I just lost my mom on 5/4/11. I was mom's primary CG, I was the one who most often heard the comments/suggestions/concerns.... it really was unnerving. I was also witness to the way people interacted around her; not only strangers but friends...friends who thought their advice needed to be shared/heard. My mom was paralyzed with fear at times after talking to a well meaning person. I used to just about break my neck, hurling my body over dogs, cat, people to answer the phone before mom did. Looking back, I was unbelieveable at times; I wouldn't allow certain people over for a visit, and if they called too many times, I would block their calls. These people would tell my mom horror stories, what to watch out for, assess her 'healing', gasp when she would have to clear her trach, you get the picture.

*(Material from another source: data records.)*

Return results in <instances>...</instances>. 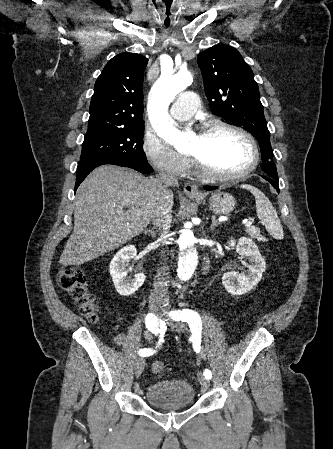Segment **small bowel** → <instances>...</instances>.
Masks as SVG:
<instances>
[{"label":"small bowel","instance_id":"obj_1","mask_svg":"<svg viewBox=\"0 0 333 449\" xmlns=\"http://www.w3.org/2000/svg\"><path fill=\"white\" fill-rule=\"evenodd\" d=\"M115 342H116L118 345H120V346L124 345L125 342H126L125 335H124V334H118V335L115 337Z\"/></svg>","mask_w":333,"mask_h":449}]
</instances>
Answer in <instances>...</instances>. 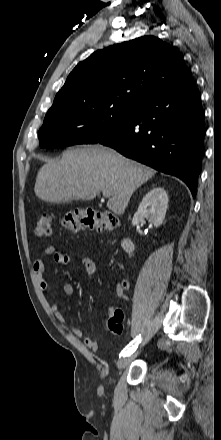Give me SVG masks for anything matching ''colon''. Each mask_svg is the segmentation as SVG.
Instances as JSON below:
<instances>
[{
  "mask_svg": "<svg viewBox=\"0 0 221 440\" xmlns=\"http://www.w3.org/2000/svg\"><path fill=\"white\" fill-rule=\"evenodd\" d=\"M53 219L48 214L41 215L35 225V233L40 238H47L52 232ZM62 226L70 232L81 230L111 231L118 225V218L113 213L96 212L92 209L76 208L66 211L61 218ZM123 313L116 308L108 314L107 327L113 335L122 331Z\"/></svg>",
  "mask_w": 221,
  "mask_h": 440,
  "instance_id": "1",
  "label": "colon"
}]
</instances>
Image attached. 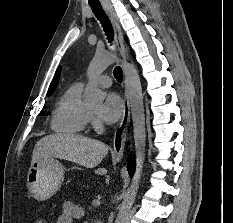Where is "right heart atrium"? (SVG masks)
Returning <instances> with one entry per match:
<instances>
[{"label":"right heart atrium","mask_w":233,"mask_h":223,"mask_svg":"<svg viewBox=\"0 0 233 223\" xmlns=\"http://www.w3.org/2000/svg\"><path fill=\"white\" fill-rule=\"evenodd\" d=\"M89 122L91 126L97 131L101 130L103 127L102 122L95 115L90 116Z\"/></svg>","instance_id":"right-heart-atrium-1"}]
</instances>
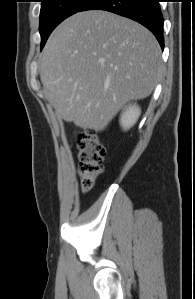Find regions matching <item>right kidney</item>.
Masks as SVG:
<instances>
[{"label": "right kidney", "mask_w": 195, "mask_h": 299, "mask_svg": "<svg viewBox=\"0 0 195 299\" xmlns=\"http://www.w3.org/2000/svg\"><path fill=\"white\" fill-rule=\"evenodd\" d=\"M141 110L136 105H130L121 115L120 124L123 129L131 128L140 116Z\"/></svg>", "instance_id": "right-kidney-1"}]
</instances>
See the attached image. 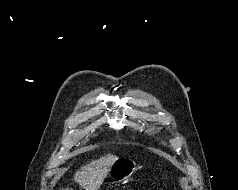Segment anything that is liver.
Segmentation results:
<instances>
[{"instance_id":"liver-1","label":"liver","mask_w":238,"mask_h":190,"mask_svg":"<svg viewBox=\"0 0 238 190\" xmlns=\"http://www.w3.org/2000/svg\"><path fill=\"white\" fill-rule=\"evenodd\" d=\"M119 158L115 155H104L81 167L74 175L75 182L84 190H98L107 177L110 167Z\"/></svg>"}]
</instances>
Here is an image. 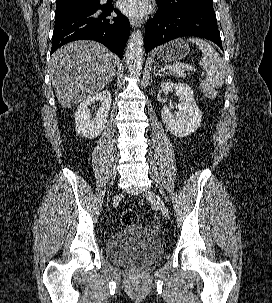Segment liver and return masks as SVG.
<instances>
[{"mask_svg":"<svg viewBox=\"0 0 272 303\" xmlns=\"http://www.w3.org/2000/svg\"><path fill=\"white\" fill-rule=\"evenodd\" d=\"M118 58L104 45L90 40L67 43L50 60L52 85L64 108L99 93L113 78Z\"/></svg>","mask_w":272,"mask_h":303,"instance_id":"obj_1","label":"liver"}]
</instances>
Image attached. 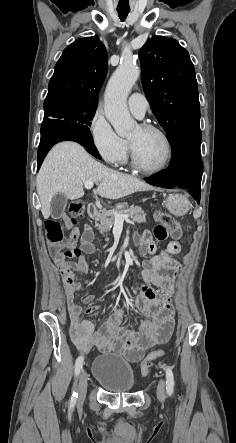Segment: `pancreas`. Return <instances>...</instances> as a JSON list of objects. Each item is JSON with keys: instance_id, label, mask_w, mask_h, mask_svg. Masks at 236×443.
Segmentation results:
<instances>
[{"instance_id": "obj_1", "label": "pancreas", "mask_w": 236, "mask_h": 443, "mask_svg": "<svg viewBox=\"0 0 236 443\" xmlns=\"http://www.w3.org/2000/svg\"><path fill=\"white\" fill-rule=\"evenodd\" d=\"M114 213L124 214V215H130V218L134 222L137 223H146V214L139 206H130L129 208H124L123 206H119L117 210L113 211H102L101 213L97 214L98 219V230L101 234H103L106 231H109L114 222ZM109 239L106 238V241Z\"/></svg>"}]
</instances>
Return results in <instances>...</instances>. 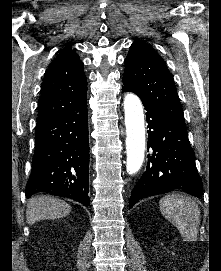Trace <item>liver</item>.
Returning <instances> with one entry per match:
<instances>
[{
    "instance_id": "obj_1",
    "label": "liver",
    "mask_w": 221,
    "mask_h": 271,
    "mask_svg": "<svg viewBox=\"0 0 221 271\" xmlns=\"http://www.w3.org/2000/svg\"><path fill=\"white\" fill-rule=\"evenodd\" d=\"M71 211V205L64 199H56L50 195H36L31 197L27 203V223H35L40 219H57L65 217Z\"/></svg>"
}]
</instances>
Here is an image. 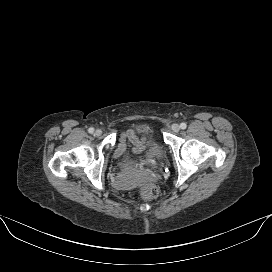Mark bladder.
<instances>
[{
	"label": "bladder",
	"instance_id": "obj_1",
	"mask_svg": "<svg viewBox=\"0 0 272 272\" xmlns=\"http://www.w3.org/2000/svg\"><path fill=\"white\" fill-rule=\"evenodd\" d=\"M135 130L138 132H145L151 134V129L148 125H138L135 127ZM145 156L158 162L163 161L165 158L163 149L154 139H152L148 144ZM114 159L116 164H121L122 166H128L131 163V160L128 157H124L119 154L118 149H116L115 151Z\"/></svg>",
	"mask_w": 272,
	"mask_h": 272
}]
</instances>
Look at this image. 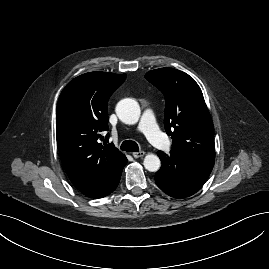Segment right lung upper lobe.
Listing matches in <instances>:
<instances>
[{
    "instance_id": "cb5924a9",
    "label": "right lung upper lobe",
    "mask_w": 269,
    "mask_h": 269,
    "mask_svg": "<svg viewBox=\"0 0 269 269\" xmlns=\"http://www.w3.org/2000/svg\"><path fill=\"white\" fill-rule=\"evenodd\" d=\"M125 79L126 74L86 73L69 82L59 97L57 147L78 190L104 181L127 159L113 144L101 143L108 131V100Z\"/></svg>"
}]
</instances>
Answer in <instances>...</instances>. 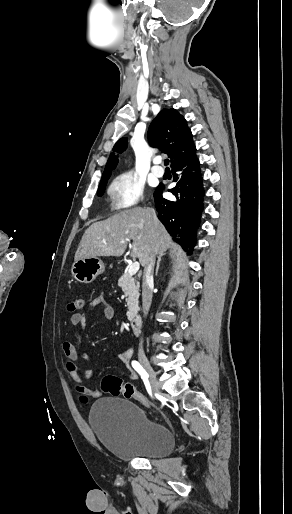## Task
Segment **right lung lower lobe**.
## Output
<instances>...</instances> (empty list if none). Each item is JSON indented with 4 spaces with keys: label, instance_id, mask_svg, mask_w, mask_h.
I'll return each instance as SVG.
<instances>
[{
    "label": "right lung lower lobe",
    "instance_id": "right-lung-lower-lobe-1",
    "mask_svg": "<svg viewBox=\"0 0 292 514\" xmlns=\"http://www.w3.org/2000/svg\"><path fill=\"white\" fill-rule=\"evenodd\" d=\"M173 181L176 185L169 189L175 199L162 197V183L154 192L155 207L159 220L184 250L191 252L196 243V231L201 223L204 210L205 189L200 163L196 156L178 162L172 167ZM179 235L182 238L176 239Z\"/></svg>",
    "mask_w": 292,
    "mask_h": 514
}]
</instances>
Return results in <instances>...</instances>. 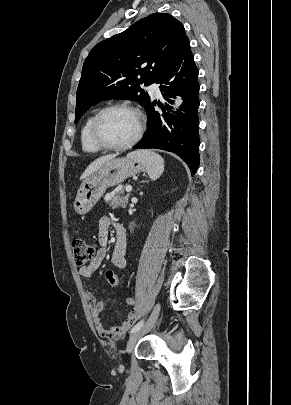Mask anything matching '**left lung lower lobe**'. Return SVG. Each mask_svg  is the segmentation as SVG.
<instances>
[{
  "instance_id": "0a47b994",
  "label": "left lung lower lobe",
  "mask_w": 291,
  "mask_h": 405,
  "mask_svg": "<svg viewBox=\"0 0 291 405\" xmlns=\"http://www.w3.org/2000/svg\"><path fill=\"white\" fill-rule=\"evenodd\" d=\"M198 69L190 49L188 38H184L175 54L165 65L155 80L163 92L165 107L158 103L163 110L159 113L154 109L156 101L151 100L146 107L148 132L133 148H155L173 152L182 158L191 170V175L199 167V118L200 101L197 81ZM176 95L182 97L180 110L174 114L167 113L169 104Z\"/></svg>"
}]
</instances>
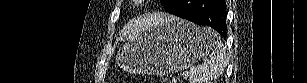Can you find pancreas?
<instances>
[{"instance_id":"obj_1","label":"pancreas","mask_w":307,"mask_h":83,"mask_svg":"<svg viewBox=\"0 0 307 83\" xmlns=\"http://www.w3.org/2000/svg\"><path fill=\"white\" fill-rule=\"evenodd\" d=\"M172 83H176V81L174 80V81H172Z\"/></svg>"}]
</instances>
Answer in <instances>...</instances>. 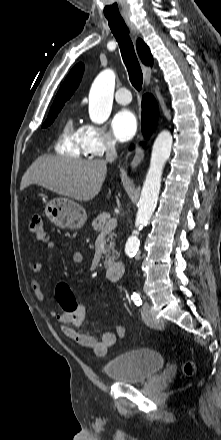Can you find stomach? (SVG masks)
<instances>
[{
  "label": "stomach",
  "mask_w": 221,
  "mask_h": 440,
  "mask_svg": "<svg viewBox=\"0 0 221 440\" xmlns=\"http://www.w3.org/2000/svg\"><path fill=\"white\" fill-rule=\"evenodd\" d=\"M45 214L60 228L79 229L87 220L85 209L77 202L65 197L54 198L47 202Z\"/></svg>",
  "instance_id": "stomach-1"
}]
</instances>
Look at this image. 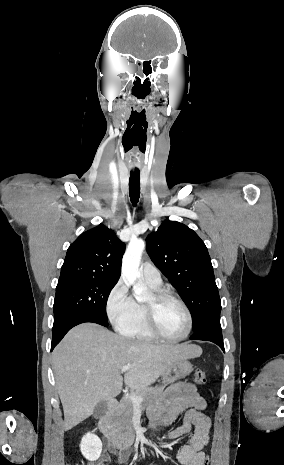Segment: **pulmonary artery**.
I'll use <instances>...</instances> for the list:
<instances>
[{
	"instance_id": "1",
	"label": "pulmonary artery",
	"mask_w": 284,
	"mask_h": 465,
	"mask_svg": "<svg viewBox=\"0 0 284 465\" xmlns=\"http://www.w3.org/2000/svg\"><path fill=\"white\" fill-rule=\"evenodd\" d=\"M144 281L149 285H161L162 279L159 270L148 263H144L141 268Z\"/></svg>"
}]
</instances>
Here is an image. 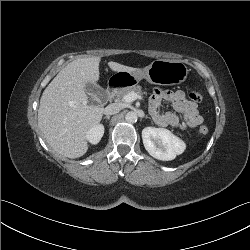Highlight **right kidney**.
I'll list each match as a JSON object with an SVG mask.
<instances>
[{"instance_id": "1", "label": "right kidney", "mask_w": 250, "mask_h": 250, "mask_svg": "<svg viewBox=\"0 0 250 250\" xmlns=\"http://www.w3.org/2000/svg\"><path fill=\"white\" fill-rule=\"evenodd\" d=\"M104 134V127L102 125L93 126L86 135L87 140L91 144H97Z\"/></svg>"}]
</instances>
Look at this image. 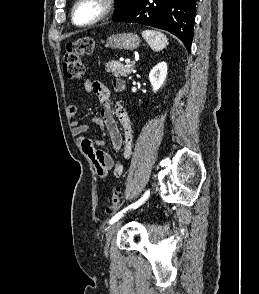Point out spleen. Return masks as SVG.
<instances>
[{"label":"spleen","instance_id":"spleen-1","mask_svg":"<svg viewBox=\"0 0 259 294\" xmlns=\"http://www.w3.org/2000/svg\"><path fill=\"white\" fill-rule=\"evenodd\" d=\"M142 36L153 51H161L168 45L167 37L159 31L145 30Z\"/></svg>","mask_w":259,"mask_h":294}]
</instances>
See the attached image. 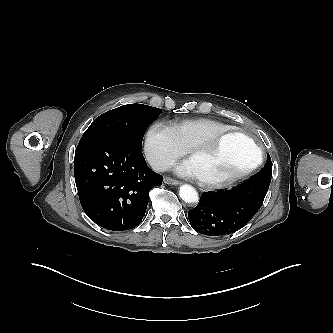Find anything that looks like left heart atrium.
I'll return each mask as SVG.
<instances>
[{"label": "left heart atrium", "instance_id": "39dd6f15", "mask_svg": "<svg viewBox=\"0 0 333 333\" xmlns=\"http://www.w3.org/2000/svg\"><path fill=\"white\" fill-rule=\"evenodd\" d=\"M176 171L184 176H196L195 170L191 164L190 160L184 161L182 164H180L177 168Z\"/></svg>", "mask_w": 333, "mask_h": 333}]
</instances>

It reached the point where after all that fight to live, mom was afraid to live. I began to resent people more than I care to admit. Finally, one day mom and I talked and she told me that she was afraid. I reminded her of all that she had already accomplished, she owned her own life, it was hers to live as she pleased. She perked up some after that, but the pain was always present. My mom kind of morphed into independence along the way. Once she finally took back her life, she started going out more, began to be a bit more social, more like herself. She was enjoying herself. Tell those well-meaning folks to clam up, when you need advice, you'll gladly think of them (yeah right). You are so right, he has earned the right, so have you! Enjoy life!


Donna
CG to Mom, dx 4/25/07 with tongue cancer,T3N0,tx began 7/6/07, 31 tx's of IMRT, 8 cycles of Erbitux. Brachytherapy, surgery, left neck dissection and temp trach placed all on 9/17/07, trach removed 10/17/07. ORN of jaw, late effect of radiation symptoms. **lost my beautiful mother on 5/5/11.